#### [TASK TO CARRY OUT]
The entries below are to be transcribed in full, without their images.

Records excerpted from a collection
Content starts

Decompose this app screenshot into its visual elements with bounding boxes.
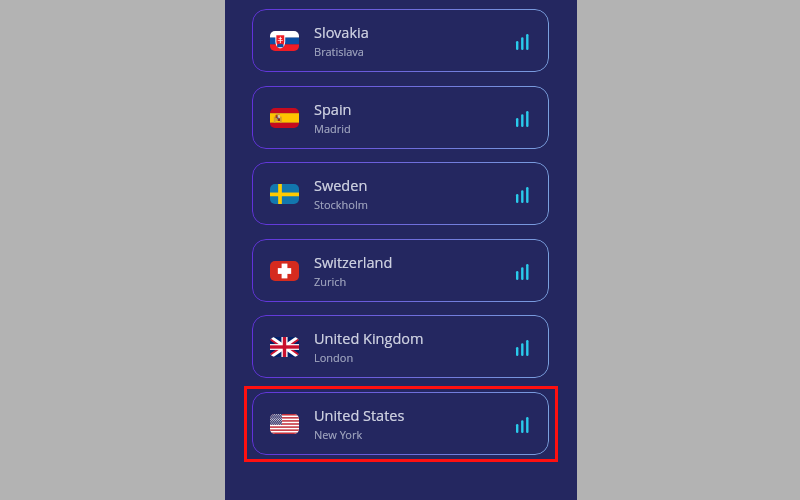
staticText: Slovakia [314, 23, 369, 43]
button[interactable]: Statistics [516, 416, 529, 433]
staticText: Sweden [314, 176, 368, 196]
staticText: Spain [314, 100, 352, 120]
button[interactable]: Sweden [252, 162, 549, 225]
button[interactable]: United States [252, 392, 549, 455]
staticText: Madrid [314, 121, 351, 136]
button[interactable]: United Kingdom [252, 315, 549, 378]
staticText: London [314, 350, 354, 365]
button[interactable]: Statistics [516, 263, 529, 280]
button[interactable]: Slovakia [252, 9, 549, 72]
staticText: Bratislava [314, 44, 364, 59]
button[interactable]: Spain [252, 86, 549, 149]
button[interactable]: Statistics [516, 339, 529, 356]
button[interactable]: Statistics [516, 186, 529, 203]
button[interactable]: Statistics [516, 110, 529, 127]
staticText: United States [314, 406, 405, 426]
staticText: New York [314, 427, 363, 442]
button[interactable]: Switzerland [252, 239, 549, 302]
staticText: Zurich [314, 274, 347, 289]
staticText: Stockholm [314, 197, 368, 212]
staticText: Switzerland [314, 253, 393, 273]
staticText: United Kingdom [314, 329, 424, 349]
button[interactable]: Statistics [516, 33, 529, 50]
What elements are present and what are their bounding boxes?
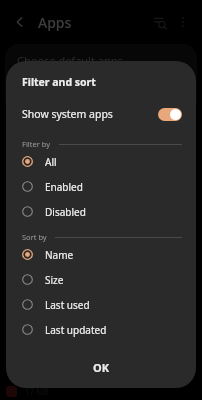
- staticText: Sort by: [22, 232, 47, 242]
- staticText: Enabled: [45, 180, 83, 194]
- staticText: OK: [93, 360, 110, 375]
- staticText: Choose default apps: [17, 53, 123, 68]
- button[interactable]: Size: [6, 267, 196, 292]
- button[interactable]: Show system apps toggle: [158, 108, 182, 121]
- staticText: Disabled: [45, 205, 86, 219]
- staticText: Last updated: [45, 323, 107, 337]
- staticText: Choose which apps to use for making call…: [17, 72, 197, 94]
- staticText: Show system apps: [22, 107, 113, 121]
- staticText: 17 MB: [25, 386, 49, 397]
- button[interactable]: Back: [8, 10, 32, 34]
- button[interactable]: Choose default apps: [5, 44, 197, 114]
- button[interactable]: Disabled: [6, 199, 196, 224]
- button[interactable]: Show system apps: [6, 103, 196, 125]
- staticText: Last used: [45, 298, 90, 312]
- button[interactable]: All: [6, 149, 196, 174]
- staticText: All: [45, 155, 57, 169]
- button[interactable]: Enabled: [6, 174, 196, 199]
- button[interactable]: Name: [6, 242, 196, 267]
- button[interactable]: Search: [148, 10, 172, 34]
- staticText: Name: [45, 248, 74, 262]
- staticText: Size: [45, 273, 64, 287]
- staticText: Apps: [38, 13, 72, 32]
- button[interactable]: OK: [6, 350, 196, 384]
- staticText: Filter and sort: [22, 75, 96, 89]
- staticText: Filter by: [22, 139, 51, 149]
- button[interactable]: Last used: [6, 292, 196, 317]
- button[interactable]: Last updated: [6, 317, 196, 342]
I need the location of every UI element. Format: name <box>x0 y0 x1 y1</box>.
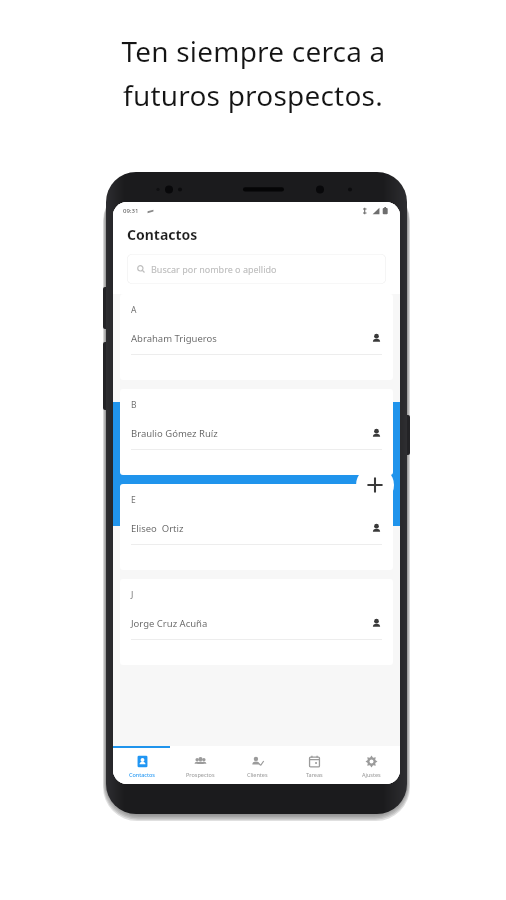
staticText: Ajustes <box>362 771 381 778</box>
button[interactable]: A <box>120 294 393 380</box>
staticText: A <box>131 304 137 316</box>
staticText: Ten siempre cerca a <box>121 32 386 70</box>
button[interactable]: Agregar contacto <box>356 466 394 504</box>
staticText: Prospectos <box>186 771 215 778</box>
staticText: B <box>131 399 137 411</box>
button[interactable]: Contactos <box>113 748 171 784</box>
staticText: 09:31 <box>123 207 139 215</box>
button[interactable]: Clientes <box>229 748 286 784</box>
button[interactable]: Prospectos <box>171 748 229 784</box>
staticText: futuros prospectos. <box>123 76 383 114</box>
staticText: Contactos <box>129 771 155 778</box>
button[interactable]: E <box>120 484 393 570</box>
staticText: Clientes <box>247 771 268 778</box>
staticText: Tareas <box>306 771 323 778</box>
staticText: J <box>131 589 134 601</box>
button[interactable]: J <box>120 579 393 665</box>
button[interactable]: Buscar por nombre o apellido <box>127 254 386 284</box>
staticText: Contactos <box>127 225 198 244</box>
button[interactable]: Ajustes <box>343 748 400 784</box>
staticText: Abraham Trigueros <box>131 332 217 345</box>
staticText: Eliseo Ortiz <box>131 522 184 535</box>
staticText: Jorge Cruz Acuña <box>131 617 208 630</box>
staticText: Braulio Gómez Ruíz <box>131 427 218 440</box>
staticText: E <box>131 494 136 506</box>
button[interactable]: Tareas <box>286 748 343 784</box>
staticText: Buscar por nombre o apellido <box>151 263 277 275</box>
button[interactable]: B <box>120 389 393 475</box>
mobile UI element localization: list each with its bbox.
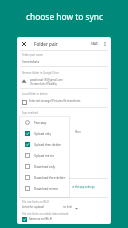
staticText: File size limits on mobile data network <box>22 212 69 216</box>
staticText: pawshovat155@gmail.com <box>30 78 63 82</box>
staticText: Remote folder in Google Drive <box>22 71 59 75</box>
button[interactable]: Download mirror <box>20 183 69 194</box>
button[interactable]: Download then delete <box>20 172 69 183</box>
staticText: Folder pair <box>34 41 58 47</box>
staticText: /Screenshots1Pbaldky <box>30 82 57 86</box>
staticText: no limit <box>63 205 73 209</box>
button[interactable]: Close <box>20 40 28 48</box>
button[interactable]: Upload then delete <box>20 139 69 150</box>
button[interactable]: Download only <box>20 161 69 172</box>
staticText: Download then delete <box>34 176 66 180</box>
staticText: Upload then delete <box>34 143 61 147</box>
button[interactable]: SAVE <box>91 42 99 46</box>
button[interactable]: Two-way <box>20 117 69 128</box>
staticText: Download mirror <box>34 187 59 191</box>
staticText: Limit for upload <box>22 205 44 209</box>
staticText: Upload mirror <box>34 154 54 158</box>
staticText: Internal storage/Pictures/Screenshots <box>29 99 81 103</box>
staticText: Sync method <box>22 111 38 115</box>
button[interactable]: Upload mirror <box>20 150 69 161</box>
staticText: SAVE <box>91 42 99 46</box>
staticText: filter <box>75 130 81 134</box>
staticText: Folder pair name <box>22 53 43 57</box>
staticText: Screenshots <box>22 60 40 64</box>
staticText: File size limits on Wi-Fi <box>22 200 50 204</box>
staticText: in the app settings <box>72 185 95 189</box>
staticText: Upload only <box>34 132 51 136</box>
button[interactable]: More options <box>101 40 109 48</box>
staticText: Same as on Wi-Fi <box>29 217 52 221</box>
button[interactable]: Upload only <box>20 128 69 139</box>
staticText: Two-way <box>34 121 47 125</box>
staticText: Download only <box>34 165 56 169</box>
staticText: choose how to sync <box>26 11 103 22</box>
staticText: Local folder in device <box>22 92 48 96</box>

Content ends

#### [OUTPUT FOR THIS TASK]
Decompose this app screenshot into its visual elements with bounding boxes.
staticText: Slovakia [314, 23, 369, 43]
button[interactable]: Statistics [516, 416, 529, 433]
staticText: Sweden [314, 176, 368, 196]
staticText: Spain [314, 100, 352, 120]
button[interactable]: Sweden [252, 162, 549, 225]
button[interactable]: United States [252, 392, 549, 455]
staticText: Madrid [314, 121, 351, 136]
button[interactable]: United Kingdom [252, 315, 549, 378]
staticText: London [314, 350, 354, 365]
button[interactable]: Statistics [516, 263, 529, 280]
button[interactable]: Slovakia [252, 9, 549, 72]
staticText: Bratislava [314, 44, 364, 59]
button[interactable]: Spain [252, 86, 549, 149]
button[interactable]: Statistics [516, 339, 529, 356]
button[interactable]: Statistics [516, 186, 529, 203]
button[interactable]: Statistics [516, 110, 529, 127]
staticText: United States [314, 406, 405, 426]
staticText: New York [314, 427, 363, 442]
button[interactable]: Switzerland [252, 239, 549, 302]
staticText: Zurich [314, 274, 347, 289]
staticText: Stockholm [314, 197, 368, 212]
staticText: Switzerland [314, 253, 393, 273]
staticText: United Kingdom [314, 329, 424, 349]
button[interactable]: Statistics [516, 33, 529, 50]
What elements are present and what are their bounding boxes?
- staticText: Sort by: [22, 232, 47, 242]
- staticText: Enabled: [45, 180, 83, 194]
- staticText: OK: [93, 360, 110, 375]
- staticText: Choose default apps: [17, 53, 123, 68]
- button[interactable]: Size: [6, 267, 196, 292]
- button[interactable]: Show system apps toggle: [158, 108, 182, 121]
- staticText: Disabled: [45, 205, 86, 219]
- staticText: Last updated: [45, 323, 107, 337]
- staticText: Choose which apps to use for making call…: [17, 72, 197, 94]
- staticText: Show system apps: [22, 107, 113, 121]
- staticText: 17 MB: [25, 386, 49, 397]
- button[interactable]: Back: [8, 10, 32, 34]
- button[interactable]: Choose default apps: [5, 44, 197, 114]
- button[interactable]: Disabled: [6, 199, 196, 224]
- button[interactable]: Show system apps: [6, 103, 196, 125]
- staticText: Last used: [45, 298, 90, 312]
- button[interactable]: All: [6, 149, 196, 174]
- staticText: All: [45, 155, 57, 169]
- button[interactable]: Enabled: [6, 174, 196, 199]
- button[interactable]: Name: [6, 242, 196, 267]
- button[interactable]: Search: [148, 10, 172, 34]
- staticText: Name: [45, 248, 74, 262]
- staticText: Size: [45, 273, 64, 287]
- staticText: Apps: [38, 13, 72, 32]
- button[interactable]: OK: [6, 350, 196, 384]
- staticText: Filter and sort: [22, 75, 96, 89]
- staticText: Filter by: [22, 139, 51, 149]
- button[interactable]: Last used: [6, 292, 196, 317]
- button[interactable]: Last updated: [6, 317, 196, 342]
I need the location of every UI element. Format: name <box>x0 y0 x1 y1</box>.
staticText: Ajustes <box>362 771 381 778</box>
button[interactable]: A <box>120 294 393 380</box>
staticText: A <box>131 304 137 316</box>
staticText: Ten siempre cerca a <box>121 32 386 70</box>
button[interactable]: Agregar contacto <box>356 466 394 504</box>
staticText: Prospectos <box>186 771 215 778</box>
staticText: B <box>131 399 137 411</box>
button[interactable]: Contactos <box>113 748 171 784</box>
staticText: 09:31 <box>123 207 139 215</box>
button[interactable]: Clientes <box>229 748 286 784</box>
button[interactable]: Prospectos <box>171 748 229 784</box>
staticText: futuros prospectos. <box>123 76 383 114</box>
staticText: Contactos <box>129 771 155 778</box>
button[interactable]: E <box>120 484 393 570</box>
staticText: Clientes <box>247 771 268 778</box>
staticText: Tareas <box>306 771 323 778</box>
staticText: J <box>131 589 134 601</box>
button[interactable]: J <box>120 579 393 665</box>
button[interactable]: Buscar por nombre o apellido <box>127 254 386 284</box>
staticText: Contactos <box>127 225 198 244</box>
button[interactable]: Ajustes <box>343 748 400 784</box>
staticText: Abraham Trigueros <box>131 332 217 345</box>
staticText: Eliseo Ortiz <box>131 522 184 535</box>
staticText: Jorge Cruz Acuña <box>131 617 208 630</box>
staticText: Braulio Gómez Ruíz <box>131 427 218 440</box>
staticText: E <box>131 494 136 506</box>
button[interactable]: Tareas <box>286 748 343 784</box>
staticText: Buscar por nombre o apellido <box>151 263 277 275</box>
button[interactable]: B <box>120 389 393 475</box>
mobile UI element localization: list each with its bbox.
staticText: File size limits on mobile data network <box>22 212 69 216</box>
staticText: pawshovat155@gmail.com <box>30 78 63 82</box>
staticText: Remote folder in Google Drive <box>22 71 59 75</box>
button[interactable]: Download mirror <box>20 183 69 194</box>
button[interactable]: Download then delete <box>20 172 69 183</box>
staticText: Folder pair <box>34 41 58 47</box>
staticText: /Screenshots1Pbaldky <box>30 82 57 86</box>
staticText: no limit <box>63 205 73 209</box>
button[interactable]: Close <box>20 40 28 48</box>
button[interactable]: Upload then delete <box>20 139 69 150</box>
button[interactable]: Download only <box>20 161 69 172</box>
staticText: Download then delete <box>34 176 66 180</box>
staticText: Upload then delete <box>34 143 61 147</box>
button[interactable]: SAVE <box>91 42 99 46</box>
button[interactable]: Two-way <box>20 117 69 128</box>
staticText: Download mirror <box>34 187 59 191</box>
staticText: Limit for upload <box>22 205 44 209</box>
staticText: Upload mirror <box>34 154 54 158</box>
staticText: Internal storage/Pictures/Screenshots <box>29 99 81 103</box>
staticText: Sync method <box>22 111 38 115</box>
button[interactable]: Upload mirror <box>20 150 69 161</box>
staticText: SAVE <box>91 42 99 46</box>
staticText: filter <box>75 130 81 134</box>
staticText: Folder pair name <box>22 53 43 57</box>
staticText: Screenshots <box>22 60 40 64</box>
staticText: File size limits on Wi-Fi <box>22 200 50 204</box>
staticText: in the app settings <box>72 185 95 189</box>
staticText: Upload only <box>34 132 51 136</box>
button[interactable]: More options <box>101 40 109 48</box>
staticText: Same as on Wi-Fi <box>29 217 52 221</box>
button[interactable]: Upload only <box>20 128 69 139</box>
staticText: Two-way <box>34 121 47 125</box>
staticText: Download only <box>34 165 56 169</box>
staticText: choose how to sync <box>26 11 103 22</box>
staticText: Local folder in device <box>22 92 48 96</box>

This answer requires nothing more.